Septic Myocarditis Mimicking Inferior STEMI: A Case Report

by Health Editor — Dr. Nadia Rowe

In patients presenting with chest pain and ST-segment elevations on ECG, clinicians often proceed as if a heart attack is underway. Over the past decade, however, clinicians have documented cases in which inflammatory heart disease—myocarditis—driven by infection, including sepsis, produced a clinical picture that mimics acute coronary syndromes, sometimes with inferior ST elevations. These presentations underscore a critical diagnostic challenge for frontline providers caring for acutely ill patients. ([pubmed.ncbi.nlm.nih.gov](https://pubmed.ncbi.nlm.nih.gov/38021557/?utm_source=openai))

Myocarditis is inflammation of the heart muscle that can follow a viral or bacterial infection. In some septic patients, the heart’s response resembles an acute coronary syndrome on ECG, with troponin elevations, but without a detectable blockage in the major coronary arteries. In several reported cases, coronary angiography shows non-obstructive arteries, and subsequent imaging with cardiac magnetic resonance (CMR) or, less commonly, biopsy confirms myocarditis. This distinction matters because management shifts from standard revascularization strategies to treating the infection and supporting the heart’s function. ([nhlbi.nih.gov](https://www.nhlbi.nih.gov/health/heart-inflammation/myocarditis?utm_source=openai))

Study Findings

Across case reports and reviews, clinicians note that myocarditis can present with chest pain, elevated troponin, and ST-segment changes that resemble STEMI, yet angiography reveals clean coronaries. Cardiac MRI often provides key evidence: edema and non-ischemic patterns of late gadolinium enhancement that differ from typical infarction. The National Heart, Lung, and Blood Institute (NHLBI) emphasizes a diagnostic approach based on ECG findings, biomarkers, echocardiography, MRI, and, rarely, endomyocardial biopsy when the diagnosis remains uncertain. These imaging and test combinations help distinguish inflammatory injury from obstructive coronary disease and guide appropriate treatment. ([pubmed.ncbi.nlm.nih.gov](https://pubmed.ncbi.nlm.nih.gov/38021557/?utm_source=openai))

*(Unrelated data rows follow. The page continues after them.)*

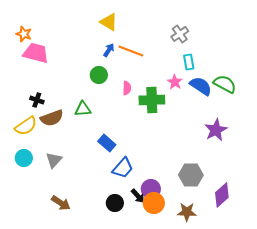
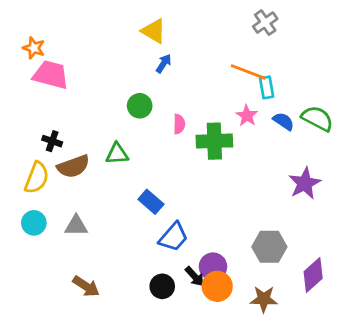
gray cross: (180, 34) -> (265, 23), moved
blue arrow: (109, 50) -> (164, 63), moved
orange line: (131, 51) -> (248, 72), moved
blue semicircle: (201, 86) -> (284, 121), size x0.7
yellow semicircle: (26, 126) -> (37, 178), turned -35
gray triangle: (54, 160) -> (76, 226), turned 48

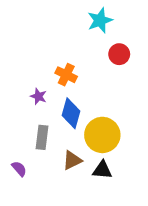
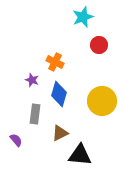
yellow circle: (102, 135) -> (102, 101), moved
black triangle: (102, 170) -> (80, 155), moved, size x1.4

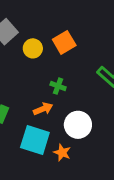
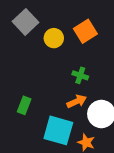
orange arrow: (43, 109) -> (77, 101), moved

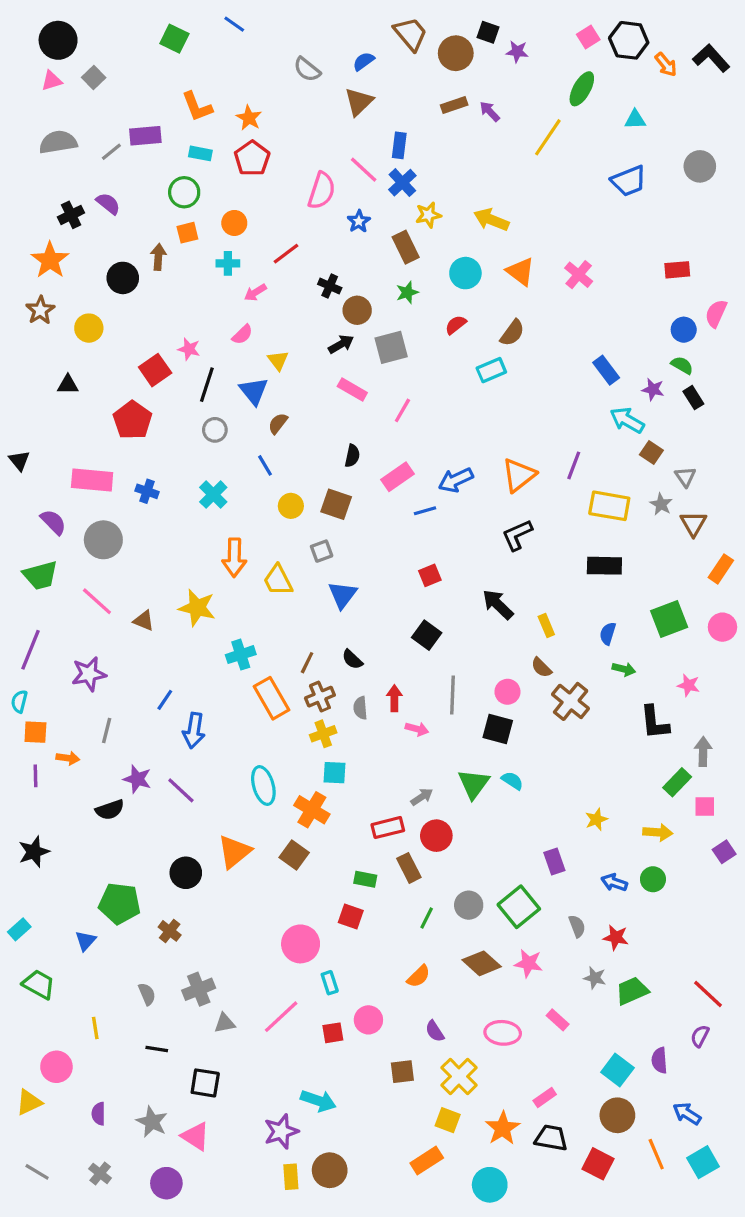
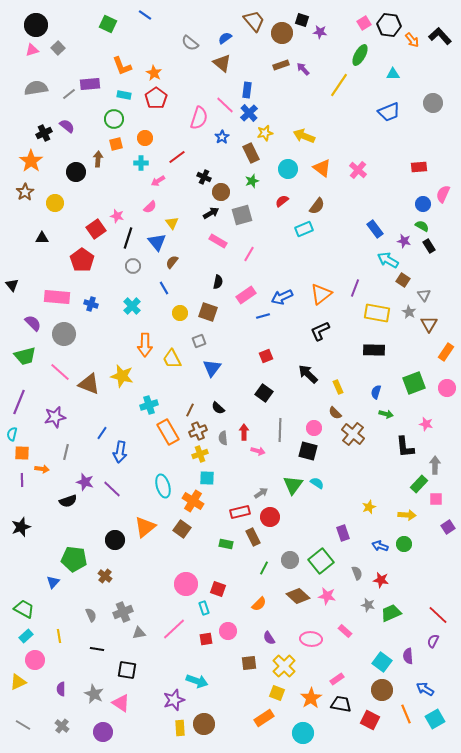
brown triangle: (359, 102) -> (222, 63), turned -36
brown triangle: (144, 621) -> (89, 384), size x1.6
red square: (351, 916) -> (218, 589), moved
cyan rectangle: (19, 929) -> (26, 636), moved

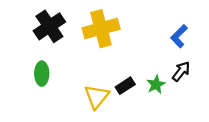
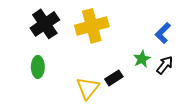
green star: (156, 85) -> (142, 59), moved

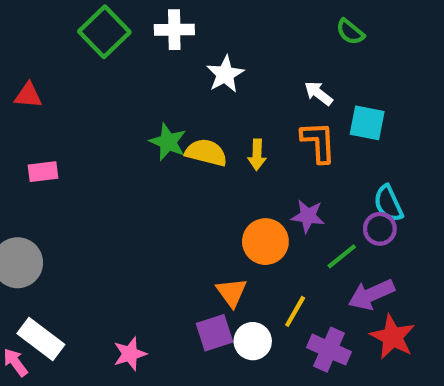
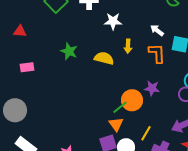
white star: (225, 74) -> (113, 21), turned 30
green star: (168, 142) -> (69, 51), moved
yellow arrow: (257, 155) -> (128, 46), moved
green line: (342, 256) -> (120, 107), moved

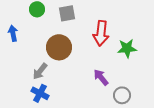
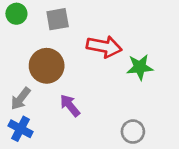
red arrow: (101, 33) -> (104, 47), turned -85
purple arrow: (101, 77) -> (70, 106), moved

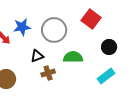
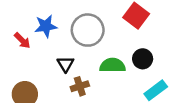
black circle: (109, 47) -> (143, 59), moved
black triangle: (37, 56) -> (65, 64), turned -40

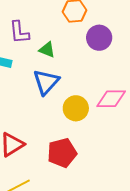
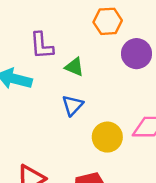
blue triangle: (46, 82) -> (73, 105), size x0.7

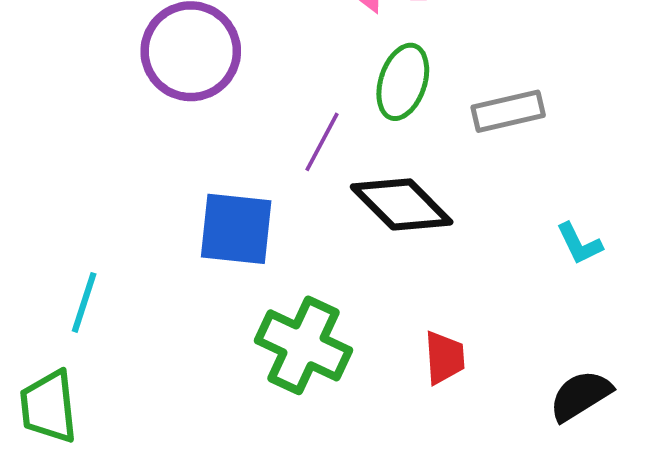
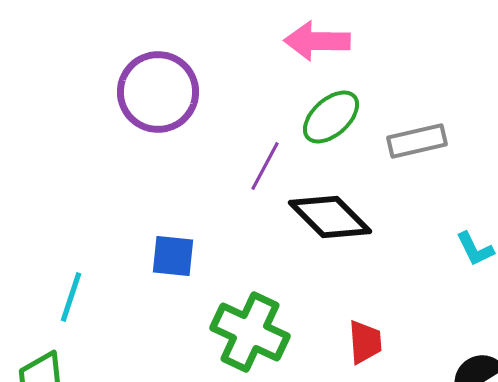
green ellipse: (403, 82) -> (331, 117), turned 30
blue square: (236, 229) -> (173, 256), moved, size x0.7

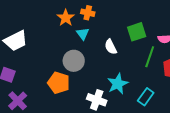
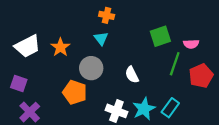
orange star: (66, 18) -> (60, 47), moved
white semicircle: (111, 47) -> (132, 75), moved
cyan star: (118, 84) -> (144, 109), moved

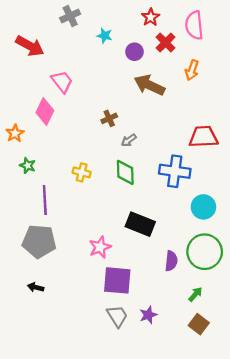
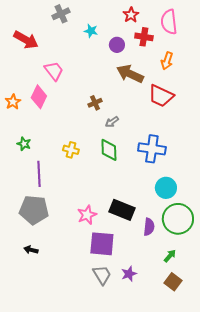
red cross: (166, 43) -> (144, 37), turned -36
orange star: (15, 133) -> (13, 102), moved
red trapezoid: (203, 137) -> (161, 96), moved, turned -152
cyan circle: (203, 207) -> (166, 188), moved
black rectangle: (140, 224) -> (122, 210), moved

Beyond isolated myocarditis, clinicians increasingly recognize sepsis-induced myocardial dysfunction as a related, distinct phenomenon. Sepsis-related cardiac changes can be heterogeneous: some patients exhibit depressed systolic function; others show preserved or even supranormal function, and several imaging modalities reveal diastolic dysfunction or right-ventricular involvement. Most reviews describe sepsis-induced cardiomyopathy as a reversible condition that commonly improves within 7–10 days, provided the underlying infection and hemodynamic instability are managed effectively. This dynamic underscores why careful diagnostic discrimination is essential in the critical-care setting. ([jintensivecare.biomedcentral.com](https://jintensivecare.biomedcentral.com/articles/10.1186/s40560-015-0112-5?utm_source=openai))

Expert Commentary

Experts stress that infection-related cardiac inflammation sits on a spectrum that includes myocarditis and septic cardiomyopathy. While traditional STEMI protocols emphasize rapid revascularization, a sizeable body of opinion in critical care and cardiology recommends tailoring therapy to the underlying cause when obstructive coronary disease is absent. Rapidly addressing the infection, optimizing perfusion, and avoiding unnecessary invasive procedures can improve outcomes for patients with inflammatory cardiac involvement. These perspectives are reflected in comprehensive reviews of sepsis-induced cardiomyopathy and in patient information from major health institutes that outline diagnostic pathways and management priorities. ([jintensivecare.biomedcentral.com](https://jintensivecare.biomedcentral.com/articles/10.1186/s40560-015-0112-5?utm_source=openai))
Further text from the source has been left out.